Us kids in our cowboy shirts and the kolam ikan
in Tok Jed's house in Penang
We kids used to enjoy the the kolam ikan inside his house. And when you are tired with the fish pond, you can practically walk down hill from the house and within 5 minutes you would be at the lovely Batu Maung beach. When you are hungry, there are many stalls selling laksa Penang, perhaps for a few cents.

Laksa after a dip in the sea at Batu Maung. It is must have
been to hot (as in temperature) for Mak, while the three of us
enjoying our meals.
The wedding that we were attending at his house.
Yes, I do remember the details, as they were quite well documented by a series of photos taken by bapak and the subsequent holiday the family took in Penang that year. Unfortunately, the pictures were stolen from our family home in Taiping. (Fortunately the thief had returned some of the pics, and hence I am able to update this entry in Aug 2011.)

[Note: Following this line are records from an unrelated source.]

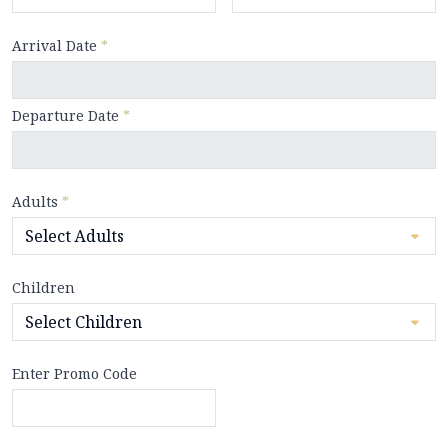
Arrival Date
*
Departure Date
*
Adults
*
Children
Enter Promo Code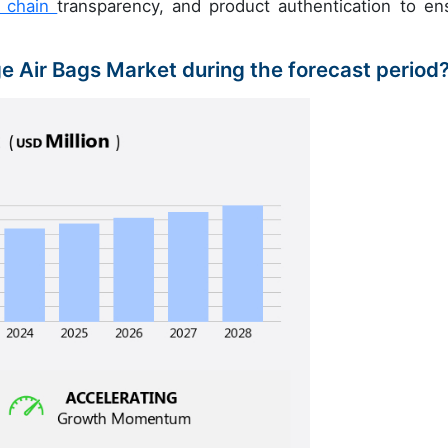
y chain
transparency, and product authentication to en
ge Air Bags Market during the forecast period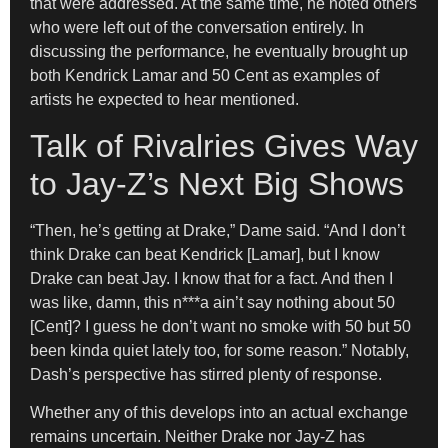
that were addressed. At the same time, he noted others
who were left out of the conversation entirely. In
discussing the performance, he eventually brought up
both Kendrick Lamar and 50 Cent as examples of
artists he expected to hear mentioned.
Talk of Rivalries Gives Way
to Jay-Z’s Next Big Shows
“Then, he’s getting at Drake,” Dame said. “And I don’t
think Drake can beat Kendrick [Lamar], but I know
Drake can beat Jay. I know that for a fact. And then I
was like, damn, this n***a ain’t say nothing about 50
[Cent]? I guess he don’t want no smoke with 50 but 50
been kinda quiet lately too, for some reason.” Notably,
Dash’s perspective has stirred plenty of response.
Whether any of this develops into an actual exchange
remains uncertain. Neither Drake nor Jay-Z has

That was perhaps in 1967, a couple of years after he was incarcerated under ISA (arrested during the month of Ramadhan 1965, released more than a year later in 1966). He was under house restriction until 1971.

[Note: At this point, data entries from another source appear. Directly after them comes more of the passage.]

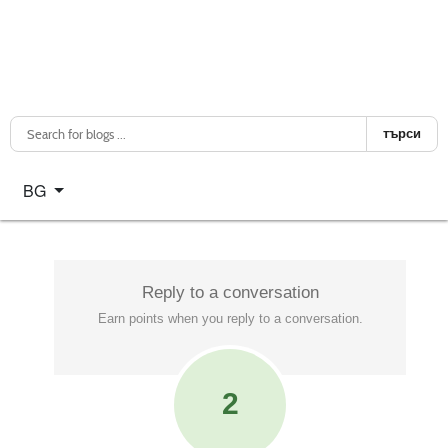
търси
Изберете език
BG
Reply to a conversation
Earn points when you reply to a conversation.
2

Fast forward to 1986. I had just returned from Melbourne and armed with an engineering degree and still looking for a job, my sister and I paid him a visit at his house in Taman TAR in Ampang Jaya. We had our small chat with him and his wife Tok Chah over some tit-bits.

“So, you just came back from Australia? Which university did you go to?” he asked me.

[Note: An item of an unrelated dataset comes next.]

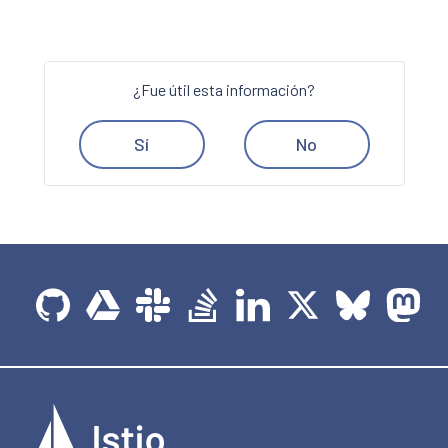
¿Fue útil esta información?
Sí
No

“Monash,” I replied proudly. He didn't bat an eye lid. “What’s your degree in?” he asked back.

“Chemical Engineering, Tok Jed,” I replied, hoping to impress him with big technological words.

“Oh really?” he sounded very surprised. Now I got his attention.

All of the sudden, he stood up, and left the table. We were puzzled, but continued our conversation with Tok Chah.

He came down a minute later with a book. While browsing the book looking for the right page, he said something that will always etch in my mind.

“Tok is the first one to advocate University Malaya to set up a chemical engineering department, and now I am proud to have a ‘grandson’ who is a qualified chemical engineer!” he announced.

He showed me the content in the book to emphasize on his point.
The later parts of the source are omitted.